The mother has a PhD and had to study hard overseas to obtain the doctorate. However, she doesn’t think that her son needs to study too hard day and night. Spending many years overseas, she saw how foreign students study,

“They (foreign students) don’t spend all their time on doing homework exercises like Vietnamese, but on entertainment and extracurricular activities as well,” she said.

“While the girl who lives the next door has to go to extra classes on Saturday and Sunday, my son spends all two days to travel of play games,” she said.

More and more parents believe that it is necessary to let their children grow ‘in a natural way’, and that ‘all work and no play makes Jack a dull boy’. However, the ‘natural way’ remains unclear to them.

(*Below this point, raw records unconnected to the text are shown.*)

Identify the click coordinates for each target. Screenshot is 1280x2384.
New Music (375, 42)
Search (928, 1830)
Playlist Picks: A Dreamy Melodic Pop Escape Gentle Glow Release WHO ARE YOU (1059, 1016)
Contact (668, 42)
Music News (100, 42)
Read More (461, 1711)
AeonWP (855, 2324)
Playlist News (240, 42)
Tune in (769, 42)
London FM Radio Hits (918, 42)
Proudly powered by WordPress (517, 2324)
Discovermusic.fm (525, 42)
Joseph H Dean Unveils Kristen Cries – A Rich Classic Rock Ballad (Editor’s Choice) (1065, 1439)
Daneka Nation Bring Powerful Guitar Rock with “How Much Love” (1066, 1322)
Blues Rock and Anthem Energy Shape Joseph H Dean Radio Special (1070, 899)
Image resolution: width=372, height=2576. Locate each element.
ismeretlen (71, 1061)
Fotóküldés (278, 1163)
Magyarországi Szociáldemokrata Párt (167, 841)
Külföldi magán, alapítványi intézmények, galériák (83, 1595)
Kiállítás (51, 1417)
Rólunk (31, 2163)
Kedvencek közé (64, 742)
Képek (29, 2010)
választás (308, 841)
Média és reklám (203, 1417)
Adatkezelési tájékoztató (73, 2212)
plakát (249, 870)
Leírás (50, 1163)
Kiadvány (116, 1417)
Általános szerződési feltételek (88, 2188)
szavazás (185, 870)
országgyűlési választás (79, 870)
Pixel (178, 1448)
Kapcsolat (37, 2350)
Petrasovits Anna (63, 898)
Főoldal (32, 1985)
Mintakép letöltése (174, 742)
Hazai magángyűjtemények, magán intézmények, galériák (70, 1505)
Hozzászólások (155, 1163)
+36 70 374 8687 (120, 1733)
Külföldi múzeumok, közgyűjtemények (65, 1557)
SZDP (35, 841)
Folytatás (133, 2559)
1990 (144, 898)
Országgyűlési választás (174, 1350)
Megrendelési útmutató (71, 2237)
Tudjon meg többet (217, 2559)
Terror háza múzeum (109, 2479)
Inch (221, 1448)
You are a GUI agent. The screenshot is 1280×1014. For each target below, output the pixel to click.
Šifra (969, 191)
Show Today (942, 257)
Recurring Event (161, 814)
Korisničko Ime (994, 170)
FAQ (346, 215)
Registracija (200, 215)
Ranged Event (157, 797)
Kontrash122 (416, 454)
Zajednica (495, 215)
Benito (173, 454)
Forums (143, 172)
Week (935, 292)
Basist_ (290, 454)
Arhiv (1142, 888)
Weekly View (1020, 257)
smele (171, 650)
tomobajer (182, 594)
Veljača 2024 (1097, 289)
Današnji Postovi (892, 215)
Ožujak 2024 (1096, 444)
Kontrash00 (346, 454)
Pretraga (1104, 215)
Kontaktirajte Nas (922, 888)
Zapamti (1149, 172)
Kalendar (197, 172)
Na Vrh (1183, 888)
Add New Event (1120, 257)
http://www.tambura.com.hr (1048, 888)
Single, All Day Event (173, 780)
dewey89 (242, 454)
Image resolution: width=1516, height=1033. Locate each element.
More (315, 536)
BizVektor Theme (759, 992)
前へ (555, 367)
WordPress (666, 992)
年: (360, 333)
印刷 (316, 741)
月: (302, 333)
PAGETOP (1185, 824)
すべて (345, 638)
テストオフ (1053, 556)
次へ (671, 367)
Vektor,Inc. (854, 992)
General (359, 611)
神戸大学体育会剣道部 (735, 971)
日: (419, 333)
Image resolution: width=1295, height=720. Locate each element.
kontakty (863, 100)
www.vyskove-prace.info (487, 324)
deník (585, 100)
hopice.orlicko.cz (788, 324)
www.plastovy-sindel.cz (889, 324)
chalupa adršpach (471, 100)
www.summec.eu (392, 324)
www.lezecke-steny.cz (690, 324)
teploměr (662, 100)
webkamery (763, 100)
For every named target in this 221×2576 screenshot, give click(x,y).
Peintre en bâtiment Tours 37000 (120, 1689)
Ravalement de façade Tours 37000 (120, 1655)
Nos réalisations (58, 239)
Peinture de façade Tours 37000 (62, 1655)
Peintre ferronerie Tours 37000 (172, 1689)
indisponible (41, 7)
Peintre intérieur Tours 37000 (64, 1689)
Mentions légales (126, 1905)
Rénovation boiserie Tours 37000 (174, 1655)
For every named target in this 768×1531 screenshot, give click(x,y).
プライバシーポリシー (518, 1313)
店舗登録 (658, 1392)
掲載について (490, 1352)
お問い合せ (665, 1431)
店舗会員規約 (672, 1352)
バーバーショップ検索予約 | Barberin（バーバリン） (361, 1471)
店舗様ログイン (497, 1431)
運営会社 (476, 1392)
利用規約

Ha Mai, a parent in Thanh Xuan district, said the teacher of her daughter, a first grader, always complains about the girl’s bad writing. However, Mai doesn’t care much about the complaints. 

“My daughter needs some more time to adapt to the schooling environment and exercises,” she said. “Her classmates can write and read better because they learned to read and write a year ago.”

The parent said her daughter has a passion for drawing and she doesn’t think it is a problem.

“I will be okay if my daughter is not good at math or natural sciences. She can become what she wants and I respect her will,” Mai said.

While Hanoi’s parents urge their children to study hard to be able to pass the exam for schools for the gifted, Mai said she doesn’t intend to send her daughter to the schools.

“My daughter is not a prodigy. So I don’t think she needs to study at a school for the gifted,” she said.

However, Mai admitted that she doesn’t know how hard her daughter should learn and how often she should go out to relax.

Director of the Institute of Education of Human Potential Development, Nguyen Vo Ky Anh, commented that parents now have two extreme views. Some believe that children need to study hard from childhood to be able to gain achievements in the future, while others believe that children need to study to obtain basic knowledge.

However, he warned that parents of the second groups may miss out on opportunities for their children to develop specific abilities.